The US President, Joe Biden, has announced his intent to nominate Pakistani-origin tech critic, Lina Khan, as the Commissioner of the Federal Trade Commission.

In case the Biden administration appoints Lina Khan as FTC’s Commissioner, she will be responsible for proposing new and stringent laws to better help law enforcement agencies take on antitrust cases against tech companies like Apple, Amazon, Facebook, and Google.

About Lina Khan:

Lina Khan is a graduate of Williams College and Yale Law School.
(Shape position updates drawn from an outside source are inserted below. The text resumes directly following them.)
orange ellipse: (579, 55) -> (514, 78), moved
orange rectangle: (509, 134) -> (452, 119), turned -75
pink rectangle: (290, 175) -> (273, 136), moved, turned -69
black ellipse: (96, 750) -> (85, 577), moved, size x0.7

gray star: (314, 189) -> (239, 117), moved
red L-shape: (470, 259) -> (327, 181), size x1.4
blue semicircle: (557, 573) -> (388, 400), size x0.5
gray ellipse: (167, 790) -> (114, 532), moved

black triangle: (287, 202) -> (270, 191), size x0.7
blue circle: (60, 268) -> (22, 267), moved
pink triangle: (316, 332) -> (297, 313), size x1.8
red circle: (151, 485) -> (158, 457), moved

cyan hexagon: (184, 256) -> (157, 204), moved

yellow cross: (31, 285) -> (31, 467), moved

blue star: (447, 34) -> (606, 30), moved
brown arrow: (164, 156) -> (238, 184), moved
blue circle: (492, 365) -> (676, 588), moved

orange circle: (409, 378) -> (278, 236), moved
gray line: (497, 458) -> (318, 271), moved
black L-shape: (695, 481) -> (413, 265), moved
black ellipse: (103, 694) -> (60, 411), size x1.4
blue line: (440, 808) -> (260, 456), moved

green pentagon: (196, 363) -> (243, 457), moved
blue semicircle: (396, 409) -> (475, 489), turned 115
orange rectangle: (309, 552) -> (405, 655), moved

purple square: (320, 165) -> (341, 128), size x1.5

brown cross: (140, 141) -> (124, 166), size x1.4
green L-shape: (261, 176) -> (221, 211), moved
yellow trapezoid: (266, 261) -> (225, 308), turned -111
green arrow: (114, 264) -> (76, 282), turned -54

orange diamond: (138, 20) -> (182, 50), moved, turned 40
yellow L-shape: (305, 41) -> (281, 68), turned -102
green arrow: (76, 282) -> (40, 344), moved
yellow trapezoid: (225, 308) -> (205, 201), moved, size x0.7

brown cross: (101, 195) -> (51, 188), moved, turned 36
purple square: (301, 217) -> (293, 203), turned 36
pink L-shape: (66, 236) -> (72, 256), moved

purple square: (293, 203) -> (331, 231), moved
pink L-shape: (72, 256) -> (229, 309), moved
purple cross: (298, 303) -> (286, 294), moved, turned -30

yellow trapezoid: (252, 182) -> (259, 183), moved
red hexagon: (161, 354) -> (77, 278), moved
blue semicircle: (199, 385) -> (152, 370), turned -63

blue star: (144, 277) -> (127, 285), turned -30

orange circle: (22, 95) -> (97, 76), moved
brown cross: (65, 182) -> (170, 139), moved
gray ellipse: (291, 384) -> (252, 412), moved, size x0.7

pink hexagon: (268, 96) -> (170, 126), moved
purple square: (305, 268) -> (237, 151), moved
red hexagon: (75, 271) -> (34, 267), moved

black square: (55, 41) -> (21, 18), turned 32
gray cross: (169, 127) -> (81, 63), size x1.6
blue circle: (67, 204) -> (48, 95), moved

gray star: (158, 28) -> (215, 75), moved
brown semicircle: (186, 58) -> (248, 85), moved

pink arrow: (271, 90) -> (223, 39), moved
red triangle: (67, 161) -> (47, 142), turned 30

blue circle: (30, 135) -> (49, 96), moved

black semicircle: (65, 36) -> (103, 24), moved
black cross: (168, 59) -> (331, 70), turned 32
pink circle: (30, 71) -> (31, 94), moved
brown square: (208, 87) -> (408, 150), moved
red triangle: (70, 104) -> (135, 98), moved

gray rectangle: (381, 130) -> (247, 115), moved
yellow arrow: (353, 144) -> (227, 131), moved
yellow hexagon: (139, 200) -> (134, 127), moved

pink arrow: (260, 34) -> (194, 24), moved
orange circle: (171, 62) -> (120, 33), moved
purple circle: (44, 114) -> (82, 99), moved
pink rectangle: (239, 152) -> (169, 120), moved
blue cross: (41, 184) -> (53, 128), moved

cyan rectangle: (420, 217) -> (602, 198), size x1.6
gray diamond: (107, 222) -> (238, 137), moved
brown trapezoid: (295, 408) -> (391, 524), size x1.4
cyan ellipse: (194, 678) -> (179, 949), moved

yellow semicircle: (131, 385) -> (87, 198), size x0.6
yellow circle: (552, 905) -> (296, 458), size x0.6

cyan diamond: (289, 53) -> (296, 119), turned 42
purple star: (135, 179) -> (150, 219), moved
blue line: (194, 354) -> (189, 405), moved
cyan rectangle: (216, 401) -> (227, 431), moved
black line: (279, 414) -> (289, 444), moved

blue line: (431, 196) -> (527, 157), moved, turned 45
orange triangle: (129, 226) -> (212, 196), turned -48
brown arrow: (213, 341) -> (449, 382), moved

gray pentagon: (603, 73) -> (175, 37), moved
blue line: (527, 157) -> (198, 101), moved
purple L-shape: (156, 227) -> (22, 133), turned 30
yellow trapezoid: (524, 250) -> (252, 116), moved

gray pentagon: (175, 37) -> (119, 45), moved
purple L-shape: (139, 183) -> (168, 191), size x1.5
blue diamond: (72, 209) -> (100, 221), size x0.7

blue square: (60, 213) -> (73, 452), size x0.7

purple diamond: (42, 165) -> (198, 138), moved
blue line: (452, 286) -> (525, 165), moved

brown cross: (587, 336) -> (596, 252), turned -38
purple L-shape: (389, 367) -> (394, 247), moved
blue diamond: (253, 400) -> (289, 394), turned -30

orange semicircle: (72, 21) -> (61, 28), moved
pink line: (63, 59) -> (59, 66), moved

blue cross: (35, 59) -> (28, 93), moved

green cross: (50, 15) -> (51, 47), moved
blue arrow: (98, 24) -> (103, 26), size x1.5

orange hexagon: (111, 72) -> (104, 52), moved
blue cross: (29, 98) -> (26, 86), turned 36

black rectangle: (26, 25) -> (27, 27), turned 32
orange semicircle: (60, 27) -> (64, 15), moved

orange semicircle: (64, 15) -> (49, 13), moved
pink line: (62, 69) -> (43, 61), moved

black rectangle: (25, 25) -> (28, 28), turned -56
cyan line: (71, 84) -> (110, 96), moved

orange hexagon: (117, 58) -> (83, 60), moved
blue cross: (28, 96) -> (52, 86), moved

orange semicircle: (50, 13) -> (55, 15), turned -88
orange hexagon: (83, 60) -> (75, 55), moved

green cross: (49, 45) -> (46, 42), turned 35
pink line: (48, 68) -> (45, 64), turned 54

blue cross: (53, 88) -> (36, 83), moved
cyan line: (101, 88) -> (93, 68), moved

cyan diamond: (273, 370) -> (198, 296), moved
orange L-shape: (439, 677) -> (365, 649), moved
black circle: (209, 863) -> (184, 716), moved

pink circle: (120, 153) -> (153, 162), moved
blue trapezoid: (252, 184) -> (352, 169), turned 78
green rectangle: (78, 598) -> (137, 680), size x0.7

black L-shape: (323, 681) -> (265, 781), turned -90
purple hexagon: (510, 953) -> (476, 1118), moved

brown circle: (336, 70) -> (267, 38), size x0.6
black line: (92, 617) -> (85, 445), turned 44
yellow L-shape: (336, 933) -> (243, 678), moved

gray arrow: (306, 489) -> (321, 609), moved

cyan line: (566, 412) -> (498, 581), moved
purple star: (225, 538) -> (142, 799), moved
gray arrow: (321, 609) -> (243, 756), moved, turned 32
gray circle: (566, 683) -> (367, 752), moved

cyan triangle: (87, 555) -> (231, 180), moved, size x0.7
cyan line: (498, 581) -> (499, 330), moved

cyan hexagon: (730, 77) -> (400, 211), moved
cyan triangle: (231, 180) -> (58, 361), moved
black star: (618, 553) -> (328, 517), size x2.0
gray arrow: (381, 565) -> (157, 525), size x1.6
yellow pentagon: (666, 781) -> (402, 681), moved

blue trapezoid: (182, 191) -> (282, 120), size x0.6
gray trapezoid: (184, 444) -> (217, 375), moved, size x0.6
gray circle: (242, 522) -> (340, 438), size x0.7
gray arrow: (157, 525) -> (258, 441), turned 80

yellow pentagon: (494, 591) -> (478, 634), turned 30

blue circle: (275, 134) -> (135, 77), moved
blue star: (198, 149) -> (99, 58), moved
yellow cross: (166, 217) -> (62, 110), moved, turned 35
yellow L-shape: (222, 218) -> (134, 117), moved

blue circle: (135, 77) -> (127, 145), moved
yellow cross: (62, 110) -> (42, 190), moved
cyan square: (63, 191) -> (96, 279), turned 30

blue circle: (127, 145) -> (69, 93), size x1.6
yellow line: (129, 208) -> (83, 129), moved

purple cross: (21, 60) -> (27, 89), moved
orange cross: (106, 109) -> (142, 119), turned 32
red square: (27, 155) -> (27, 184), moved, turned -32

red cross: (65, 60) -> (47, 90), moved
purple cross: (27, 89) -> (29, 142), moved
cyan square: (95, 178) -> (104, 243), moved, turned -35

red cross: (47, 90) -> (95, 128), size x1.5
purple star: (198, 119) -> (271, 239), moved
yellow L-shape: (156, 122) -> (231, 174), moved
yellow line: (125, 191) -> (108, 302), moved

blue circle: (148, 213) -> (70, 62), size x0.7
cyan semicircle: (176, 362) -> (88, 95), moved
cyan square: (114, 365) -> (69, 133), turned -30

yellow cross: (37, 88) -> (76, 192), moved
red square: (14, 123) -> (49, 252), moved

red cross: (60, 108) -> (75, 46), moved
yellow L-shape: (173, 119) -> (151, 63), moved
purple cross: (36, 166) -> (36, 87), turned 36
She is an associate professor of law at Columbia Law School, where she teaches and writes about antitrust law, infrastructure industries law, and the antimonopoly tradition.

She became a public figure during her time as a law student at Yale University when her article titled Amazon’s Antitrust Paradox was published in Yale Law Journal 2017. Her article made a significant impact in American legal and business circles and The New York Times described it as “reframing decades of monopoly law.”

In the article, Lina argued that the current American antitrust law framework, which focuses on keeping consumer prices down, cannot account for the anticompetitive effects of platform-based business models such as that of Amazon. She proposed alternative approaches for doing so: “restoring traditional antitrust and competition policy principles or applying common carrier obligations and duties.”

Lina Khan’s antitrust article was published in The Washington Post, The Atlantic, The New York Times, The Financial Times, Harvard Law Review, Columbia Law Review, and University of Chicago Law Review.

For Amazon’s Antitrust Paradox, she won the Antitrust Writing Award for “Best Academic Unilateral Conduct Article” in 2018, the Israel H. Peres Prize by Yale Law School, and the Michael Egger Prize from the Yale Law Journal.

Previously, Lina Khan served as counsel to the US House Judiciary Committee’s Subcommittee on Antitrust, Commercial, and Administrative Law, where she helped lead the investigation into digital markets.

She was also a legal advisor in the office of former FTC Commissioner, Rohit Chopra, and legal director at the Open Markets Institute.